Начальная стадия осмысления
История германистики, сложившаяся как самостоятельная научная дисциплина лишь в 60-е гг. ХХ в., была подготовлена рядом предшествующих исследований. Таковы прежде всего вышедшая в рамках серии «История немецкой научной мысли» книга Рудольфа фон Раумера «История германской филологии, по преимуществу в Германии» (1870), «История германской филологии» (1891) Германа Пауля, незавершенная «История немецкой науки о литературе до конца XVIII столетия» (1920) Зигмунда фон Лемпицкого и, наконец, «История германской филологии» (1957) Йозефа Дюннингера.[63]
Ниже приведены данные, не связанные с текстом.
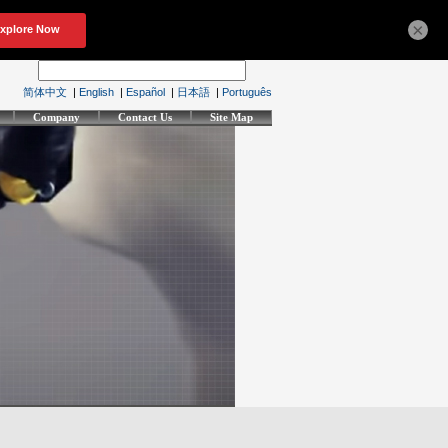
×
简体中文
|
English
|
Español
|
日本語
|
Português
Company
Contact Us
Site Map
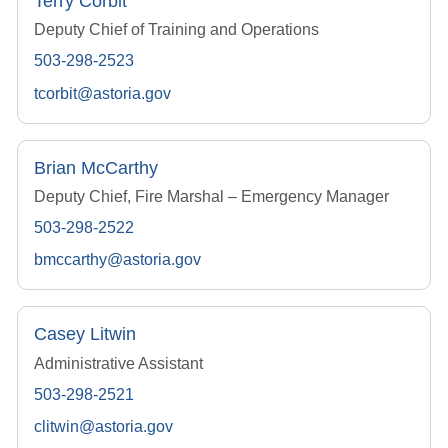
Terry Corbit
Deputy Chief of Training and Operations
503-298-2523
tcorbit@astoria.gov
Brian McCarthy
Deputy Chief, Fire Marshal – Emergency Manager
503-298-2522
bmccarthy@astoria.gov
Casey Litwin
Administrative Assistant
503-298-2521
clitwin@astoria.gov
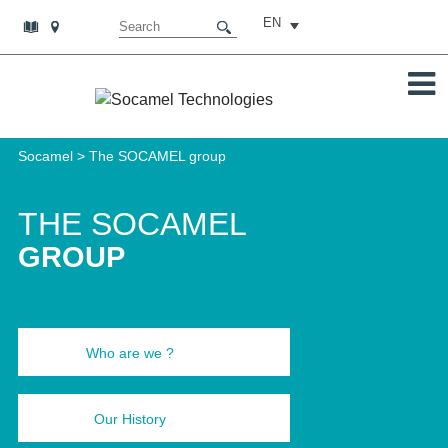
EN
Socamel
>
The SOCAMEL group
THE SOCAMEL
GROUP
Who are we ?
Our History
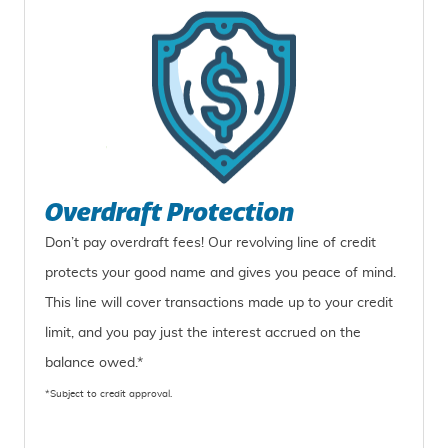
Overdraft Protection
Don’t pay overdraft fees! Our revolving line of credit
protects your good name and gives you peace of mind.
This line will cover transactions made up to your credit
limit, and you pay just the interest accrued on the
balance owed.*
*Subject to credit approval.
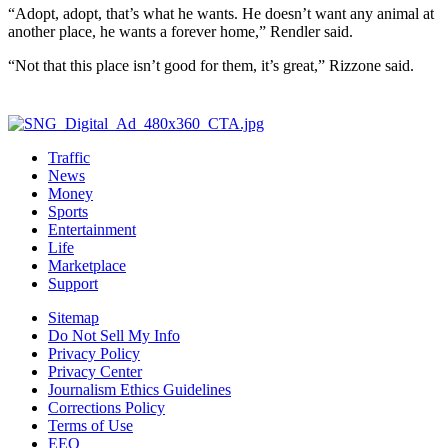
“Adopt, adopt, that’s what he wants. He doesn’t want any animal at
another place, he wants a forever home,” Rendler said.
“Not that this place isn’t good for them, it’s great,” Rizzone said.
Traffic
News
Money
Sports
Entertainment
Life
Marketplace
Support
Sitemap
Do Not Sell My Info
Privacy Policy
Privacy Center
Journalism Ethics Guidelines
Corrections Policy
Terms of Use
EEO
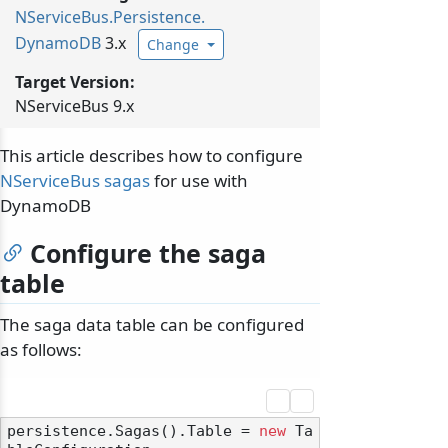
NServiceBus.
Persistence.
DynamoDB
3.x
Change
Target Version:
NServiceBus 9.x
This article describes how to configure
NServiceBus sagas
for use with
DynamoDB
Configure the saga
table
The saga data table can be configured
as follows:
persistence.Sagas().Table = 
new
 Ta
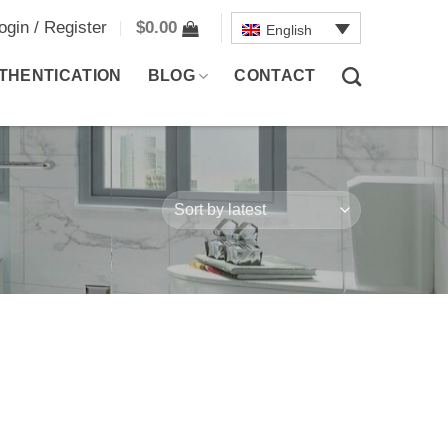
ogin / Register
$
0.00
English
THENTICATION
BLOG
CONTACT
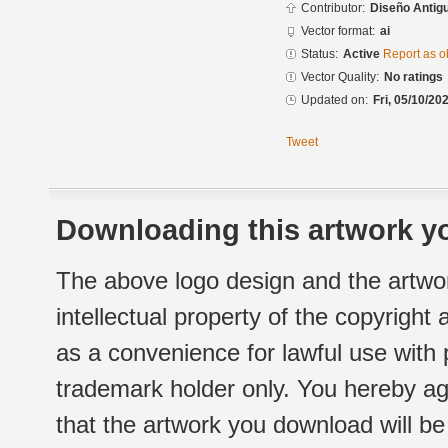
Contributor:
Diseño Antigu
Vector format:
ai
Status:
Active
Report as o
Vector Quality:
No ratings
Updated on:
Fri, 05/10/20
Tweet
Downloading this artwork yo
The above logo design and the artwor
intellectual property of the copyright
as a convenience for lawful use with
trademark holder only. You hereby ag
that the artwork you download will b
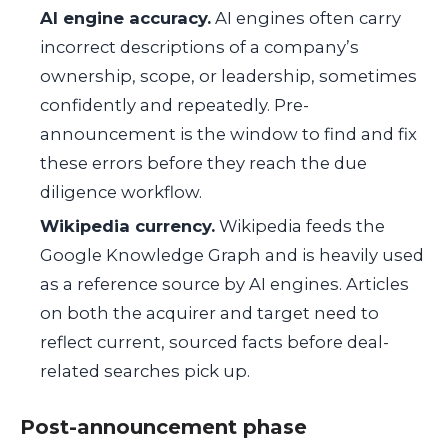
AI engine accuracy.
AI engines often carry
incorrect descriptions of a company’s
ownership, scope, or leadership, sometimes
confidently and repeatedly. Pre-
announcement is the window to find and fix
these errors before they reach the due
diligence workflow.
Wikipedia currency.
Wikipedia feeds the
Google Knowledge Graph and is heavily used
as a reference source by AI engines. Articles
on both the acquirer and target need to
reflect current, sourced facts before deal-
related searches pick up.
Post-announcement phase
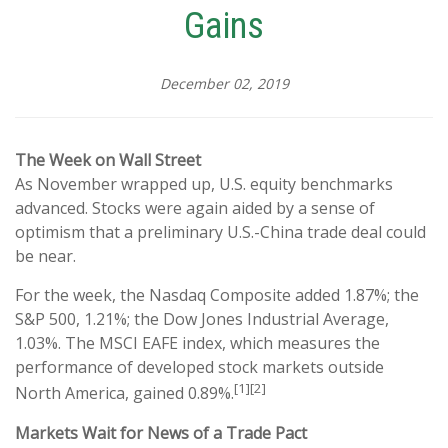
Gains
December 02, 2019
The Week on Wall Street
As November wrapped up, U.S. equity benchmarks
advanced. Stocks were again aided by a sense of
optimism that a preliminary U.S.-China trade deal could
be near.
For the week, the Nasdaq Composite added 1.87%; the
S&P 500, 1.21%; the Dow Jones Industrial Average,
1.03%. The MSCI EAFE index, which measures the
performance of developed stock markets outside
[1][2]
North America, gained 0.89%.
Markets Wait for News of a Trade Pact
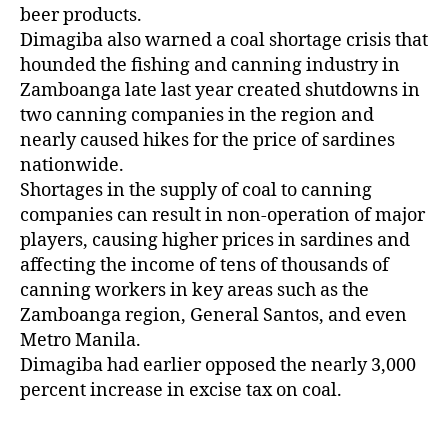
beer products.
Dimagiba also warned a coal shortage crisis that
hounded the fishing and canning industry in
Zamboanga late last year created shutdowns in
two canning companies in the region and
nearly caused hikes for the price of sardines
nationwide.
Shortages in the supply of coal to canning
companies can result in non-operation of major
players, causing higher prices in sardines and
affecting the income of tens of thousands of
canning workers in key areas such as the
Zamboanga region, General Santos, and even
Metro Manila.
Dimagiba had earlier opposed the nearly 3,000
percent increase in excise tax on coal.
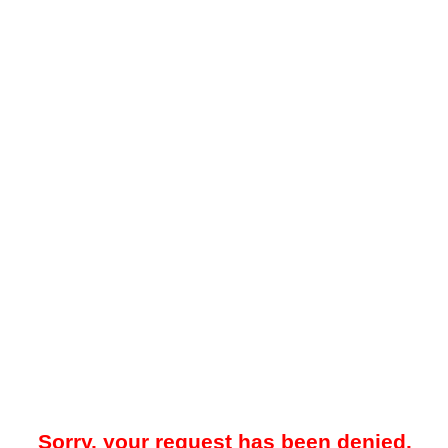
Sorry, your request has been denied.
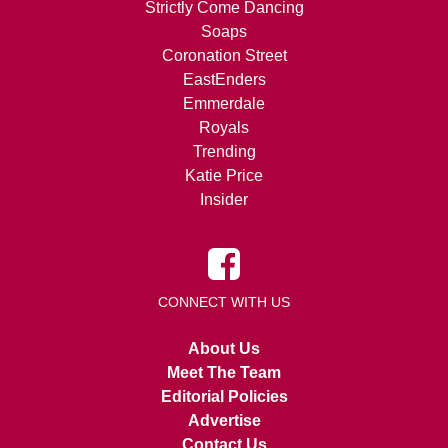
Strictly Come Dancing
Soaps
Coronation Street
EastEnders
Emmerdale
Royals
Trending
Katie Price
Insider
CONNECT WITH US
About Us
Meet The Team
Editorial Policies
Advertise
Contact Us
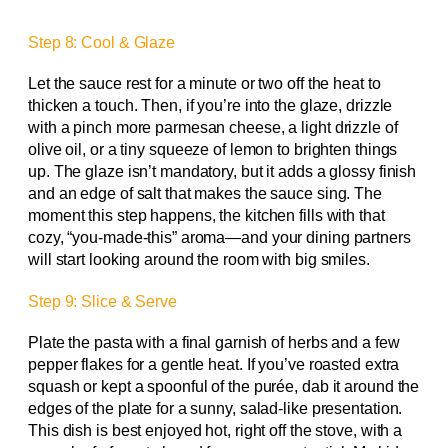
Step 8: Cool & Glaze
Let the sauce rest for a minute or two off the heat to
thicken a touch. Then, if you’re into the glaze, drizzle
with a pinch more parmesan cheese, a light drizzle of
olive oil, or a tiny squeeze of lemon to brighten things
up. The glaze isn’t mandatory, but it adds a glossy finish
and an edge of salt that makes the sauce sing. The
moment this step happens, the kitchen fills with that
cozy, “you-made-this” aroma—and your dining partners
will start looking around the room with big smiles.
Step 9: Slice & Serve
Plate the pasta with a final garnish of herbs and a few
pepper flakes for a gentle heat. If you’ve roasted extra
squash or kept a spoonful of the purée, dab it around the
edges of the plate for a sunny, salad-like presentation.
This dish is best enjoyed hot, right off the stove, with a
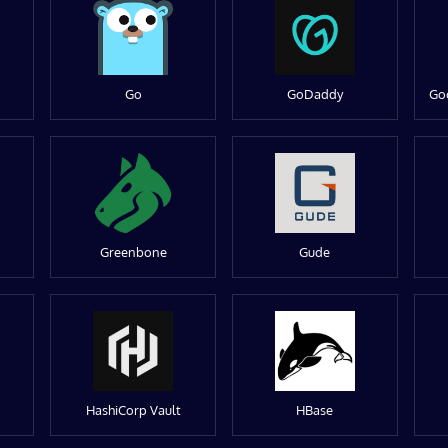
Go
GoDaddy
Go
Greenbone
Gude
HashiCorp Vault
HBase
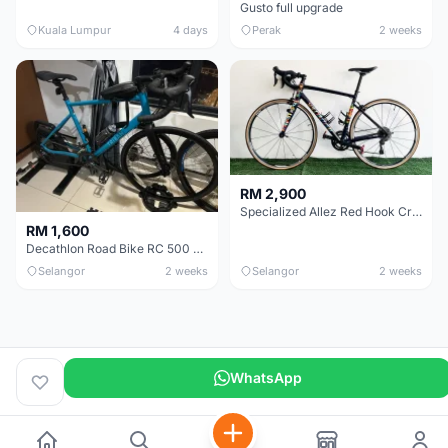
Gusto full upgrade
Kuala Lumpur
4 days
Perak
2 weeks
RM 2,900
Specialized Allez Red Hook Crit (RHC) Size 54 | Shimano 105 | GP5000
RM 1,600
Decathlon Road Bike RC 500 Sora
Selangor
2 weeks
Selangor
2 weeks
WhatsApp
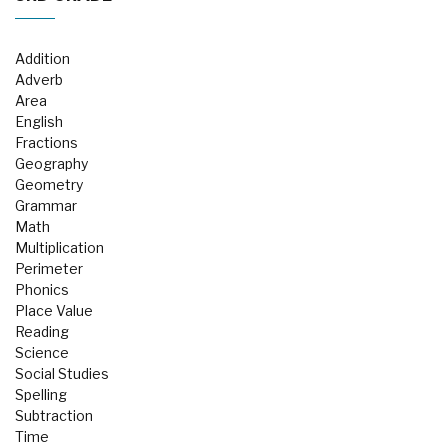
Addition
Adverb
Area
English
Fractions
Geography
Geometry
Grammar
Math
Multiplication
Perimeter
Phonics
Place Value
Reading
Science
Social Studies
Spelling
Subtraction
Time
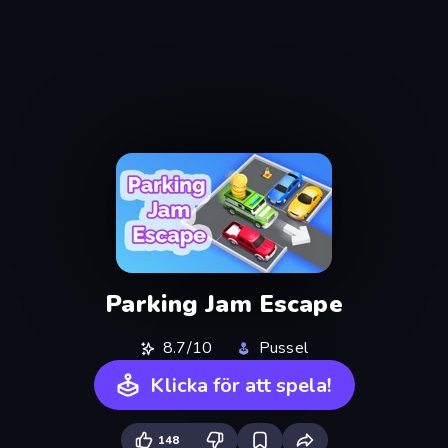
Parking Jam Escape
8.7/10
Pussel
Klicka för att spela!
148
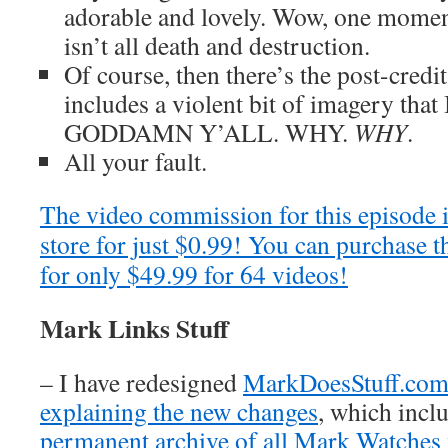
adorable and lovely. Wow, one momen
isn’t all death and destruction.
Of course, then there’s the post-cred
includes a violent bit of imagery that 
GODDAMN Y’ALL. WHY.
WHY
.
All your fault.
The video commission for this episode 
store for just $0.99! You can purchase t
for only $49.99 for 64 videos!
Mark Links Stuff
– I have redesigned
MarkDoesStuff.co
explaining the new changes
, which inclu
permanent archive of all Mark Watches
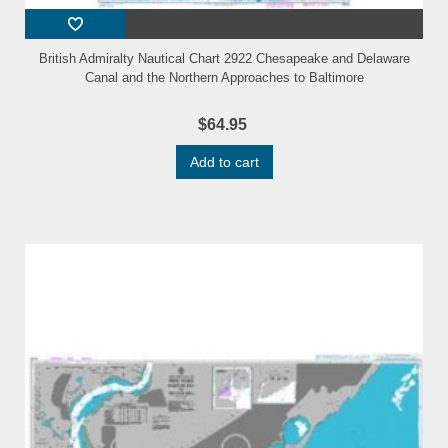
British Admiralty Nautical Chart 2922 Chesapeake and Delaware
Canal and the Northern Approaches to Baltimore
$64.95
Add to cart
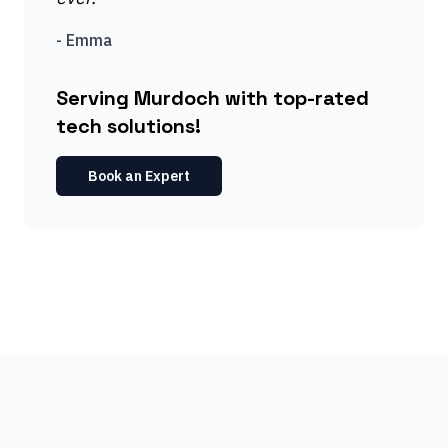
-
Emma
Serving Murdoch with top-rated
tech solutions!
Book an Expert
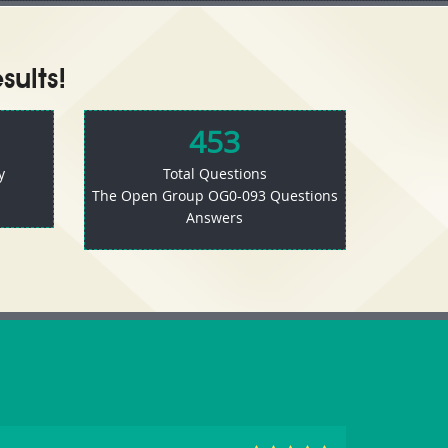
ults!
453
y
Total Questions
The Open Group OG0-093 Questions
Answers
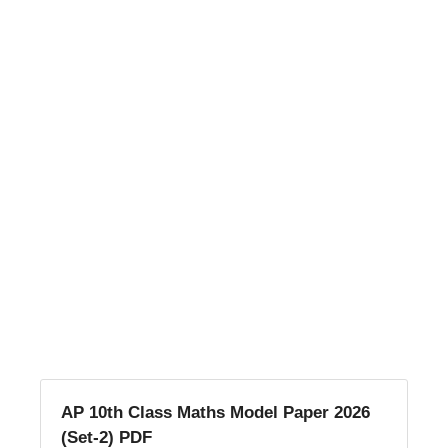
AP 10th Class Maths Model Paper 2026
(Set-2) PDF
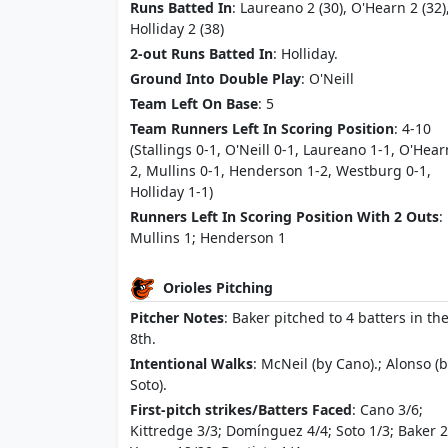
Runs Batted In
: Laureano 2 (30), O'Hearn 2 (32)
Holliday 2 (38)
2-out Runs Batted In
: Holliday.
Ground Into Double Play
: O'Neill
Team Left On Base
: 5
Team Runners Left In Scoring Position
: 4-10
(Stallings 0-1, O'Neill 0-1, Laureano 1-1, O'Hear
2, Mullins 0-1, Henderson 1-2, Westburg 0-1,
Holliday 1-1)
Runners Left In Scoring Position With 2 Outs
:
Mullins 1; Henderson 1
Orioles Pitching
Pitcher Notes
: Baker pitched to 4 batters in th
8th.
Intentional Walks
: McNeil (by Cano).; Alonso (
Soto).
First-pitch strikes/Batters Faced
: Cano 3/6;
Kittredge 3/3; Domínguez 4/4; Soto 1/3; Baker 2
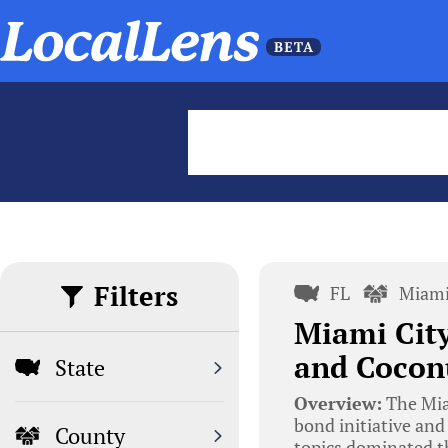
Filters
FL
Miami
Miami Cit
and Cocon
State
Overview:
The Mia
bond initiative an
County
topics dominated t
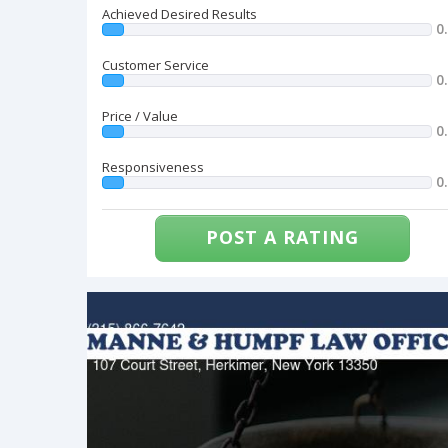
Achieved Desired Results
0
Customer Service
0
Price / Value
0
Responsiveness
0
POST A RATING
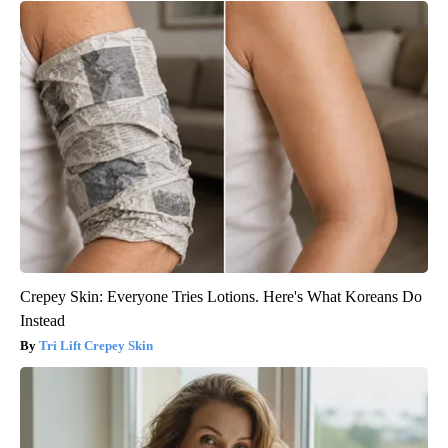
Crepey Skin: Everyone Tries Lotions. Here's What Koreans Do
Instead
Tri Lift Crepey Skin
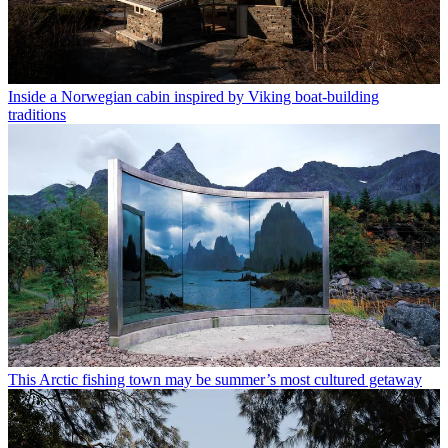
Inside a Norwegian cabin inspired by Viking boat-building
traditions
This Arctic fishing town may be summer’s most cultured getaway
Особого внимания заслуживает работа Лемпицкого, не только в силу блестящей эрудиции этого ученого, но и потому, что она во многом предопределила подход к описанию истории науки.[64] Лем-пицкий задается вопросом о том, почему многовековые занятия немецкой литературой привели в какой-то момент к формированию отдельной научной дисциплины, т. е. ставит вопрос о причинах формирования в рамках германской филологии самостоятельной науки о немецкой литературе. Уже такая постановка вопроса – интерес к происхождению науки или, говоря современным языком, к условиям ее дифференциации – существенным образом отличает подход Лемпицкого от предшествующей традиции history of science, сложившейся в естествознании и в медицине. Расцвет этой традиции в XIX в. был связан с появлением большого числа научно-популярных сочинений, сводившихся к описанию истории великих научных открытий и судеб героев науки, ученых, совершивших такие открытия в области медицины, химии и т. п. Исходя из современного уровня научных знаний, авторы подобных сочинений конструировали соответствующую им предысторию, призванную подтвердить концепцию линейного прогрессивного развития. Лемпицкий от этой тенденции сознательно отказывается, намеренно акцентируя тот факт, что любая историография – в том числе и его собственная – находится в неизбежной зависимости от концепции истории, господствующей в данном обществе.
Модель историографии, предложенная Лемпицким, включает четыре фазы развития. «Ростки» немецкой литературной науки появляются, по его мнению, в Средневековье, крепнут и развиваются в ренессансной филологии эпохи гуманизма и Реформации; «предпосылки» же ее складываются в литературоведении XVIII в. до Гердера включительно. Третий этап – «основоположение» в культуре романтизма и четвертый – «разработка» в обощающих трудах Георга Готфрида Гервинуса и Вильгельма Шерера—Лемпицкий рассматривал во втором томе своего исследования, рукопись которого, почти законченная, пропала в годы войны после того, как автор ее, профессор Варшавского университета, был расстрелян в 1943 г. в концентрационном лагере Освенцим. Работая над вторым томом, Лемпицкий сознательно довел свое исследование лишь до конца XIX в.; филологию своего времени он из рассмотрения исключил.